EXERCISE INPUTS »
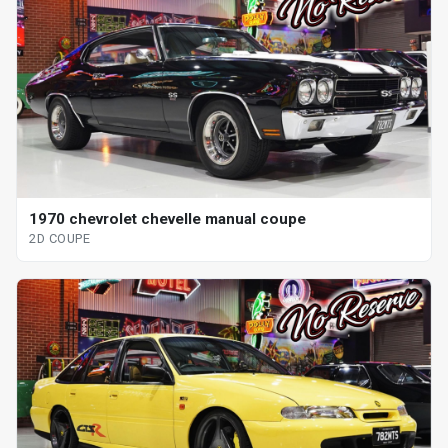
1970 chevrolet chevelle manual coupe
2D COUPE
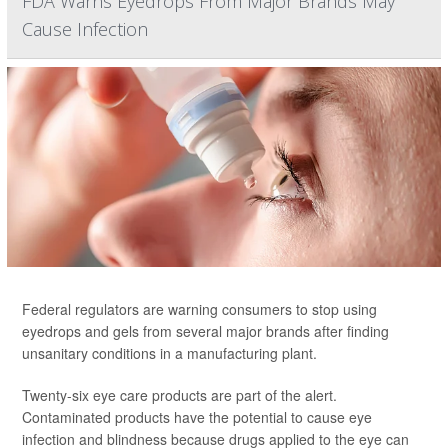
FDA Warns Eyedrops From Major Brands May
Cause Infection
Federal regulators are warning consumers to stop using
eyedrops and gels from several major brands after finding
unsanitary conditions in a manufacturing plant.
Twenty-six eye care products are part of the alert.
Contaminated products have the potential to cause eye
infection and blindness because drugs applied to the eye can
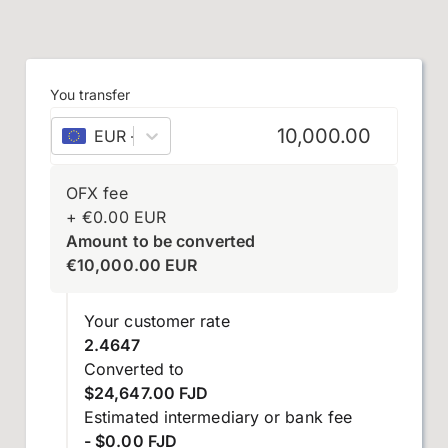
You transfer
EUR
–
euro
OFX fee
+
€
0.00
EUR
Amount to be converted
€
10,000.00
EUR
Your customer rate
2.4647
Converted to
$24,647.00 FJD
Estimated intermediary or bank fee
- $0.00 FJD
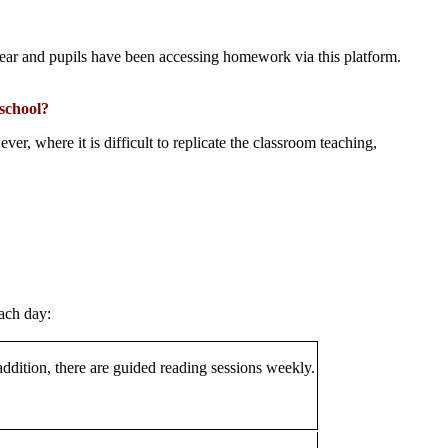
year and pupils have been accessing homework via this platform.
 school?
r, where it is difficult to replicate the classroom teaching,
ach day:
addition, there are guided reading sessions weekly.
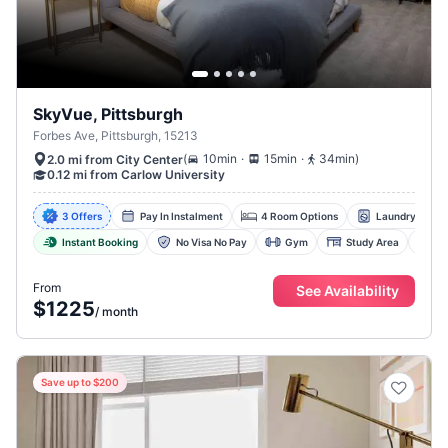
SkyVue, Pittsburgh
Forbes Ave, Pittsburgh, 15213
.
.
(
10min
15min
34min
)
2.0 mi from City Center
0.12 mi from Carlow University
3 Offers
Pay In Instalment
4 Room Options
Laundry Facili
Instant Booking
No Visa No Pay
Gym
Study Area
D
From
See Availability
$1225
/
month
Save up to $200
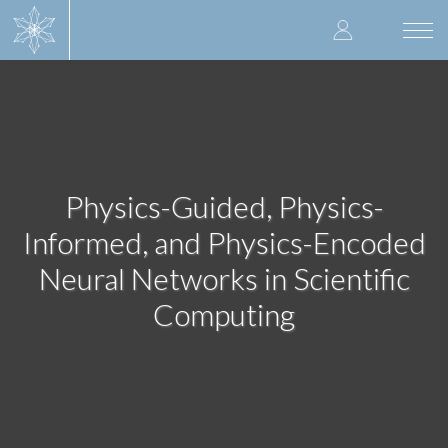
Skip
User
to
Togg
main
navi
accoun
content
menu
Physics-Guided, Physics-
Informed, and Physics-Encoded
Neural Networks in Scientific
Computing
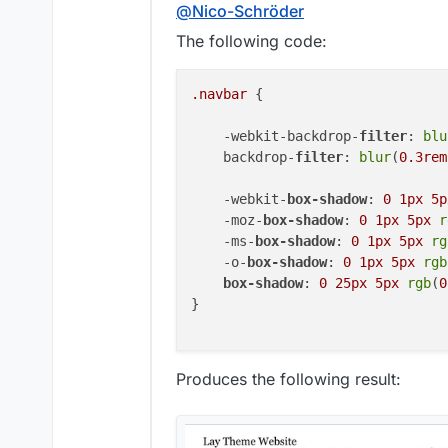
Offline
@
Nico-Schröder
The following code:
.navbar
 {

    -webkit-backdrop-
filter
: 
blu
    backdrop-
filter
: 
blur
(
0.3rem
    -webkit-
box-shadow
: 
0
1px
5p
    -moz-
box-shadow
: 
0
1px
5px
r
    -ms-
box-shadow
: 
0
1px
5px
rg
    -o-
box-shadow
: 
0
1px
5px
rgb
box-shadow
: 
0
25px
5px
rgb
(
0
}

Produces the following result:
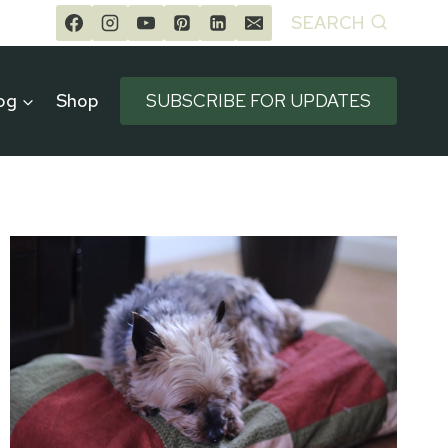
SEARCH
og
Shop
SUBSCRIBE FOR UPDATES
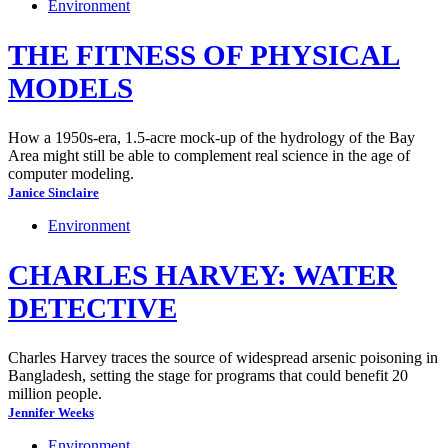
Environment
THE FITNESS OF PHYSICAL
MODELS
How a 1950s-era, 1.5-acre mock-up of the hydrology of the Bay
Area might still be able to complement real science in the age of
computer modeling.
Janice Sinclaire
Environment
CHARLES HARVEY: WATER
DETECTIVE
Charles Harvey traces the source of widespread arsenic poisoning in
Bangladesh, setting the stage for programs that could benefit 20
million people.
Jennifer Weeks
Environment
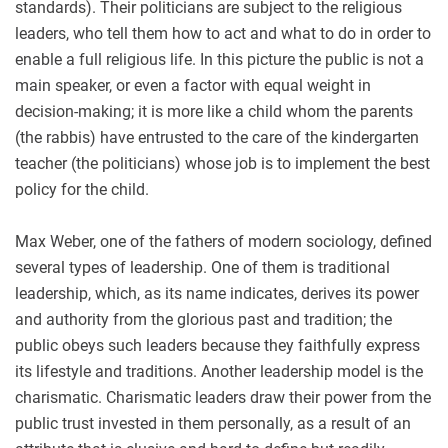
standards). Their politicians are subject to the religious
leaders, who tell them how to act and what to do in order to
enable a full religious life. In this picture the public is not a
main speaker, or even a factor with equal weight in
decision-making; it is more like a child whom the parents
(the rabbis) have entrusted to the care of the kindergarten
teacher (the politicians) whose job is to implement the best
policy for the child.
Max Weber, one of the fathers of modern sociology, defined
several types of leadership. One of them is traditional
leadership, which, as its name indicates, derives its power
and authority from the glorious past and tradition; the
public obeys such leaders because they faithfully express
its lifestyle and traditions. Another leadership model is the
charismatic. Charismatic leaders draw their power from the
public trust invested in them personally, as a result of an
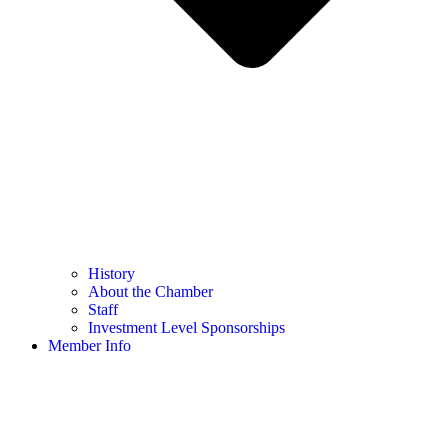
History
About the Chamber
Staff
Investment Level Sponsorships
Member Info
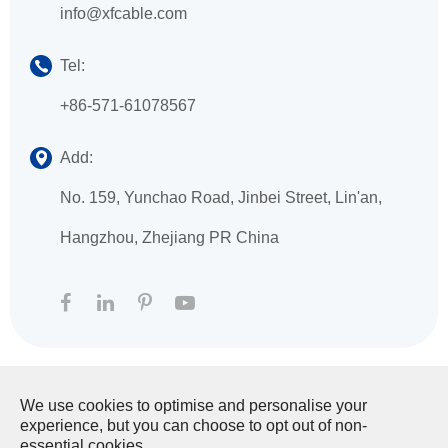
info@xfcable.com
Tel:
+86-571-61078567
Add:
No. 159, Yunchao Road, Jinbei Street, Lin'an,
Hangzhou, Zhejiang PR China
We use cookies to optimise and personalise your
Copyright ©
HANGZHOU XINGFA TECHNOLOGY
experience, but you can choose to opt out of non-
CO., LTD.
All Rights Reserved.
essential cookies.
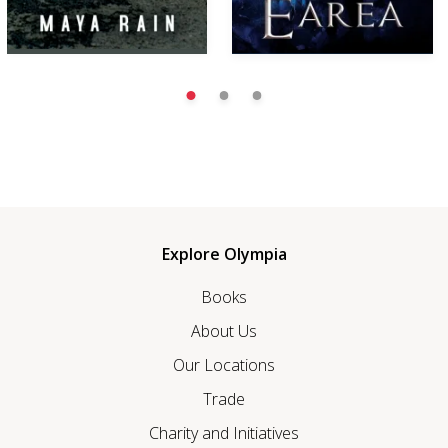
Explore Olympia
Books
About Us
Our Locations
Trade
Charity and Initiatives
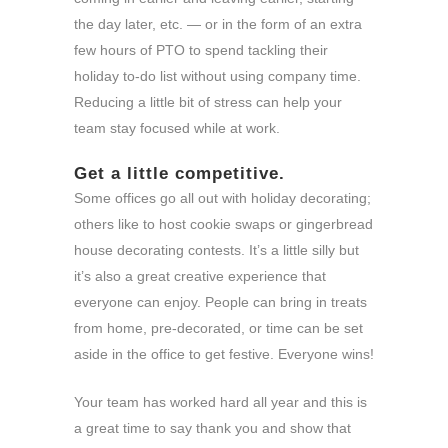
the day later, etc. — or in the form of an extra
few hours of PTO to spend tackling their
holiday to-do list without using company time.
Reducing a little bit of stress can help your
team stay focused while at work.
Get a little competitive.
Some offices go all out with holiday decorating;
others like to host cookie swaps or gingerbread
house decorating contests. It’s a little silly but
it’s also a great creative experience that
everyone can enjoy. People can bring in treats
from home, pre-decorated, or time can be set
aside in the office to get festive. Everyone wins!
Your team has worked hard all year and this is
a great time to say thank you and show that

YOUR OBJECTIVE » Return one number, the count of lines in the records holding the word "that".

ANSWER SECTION » 3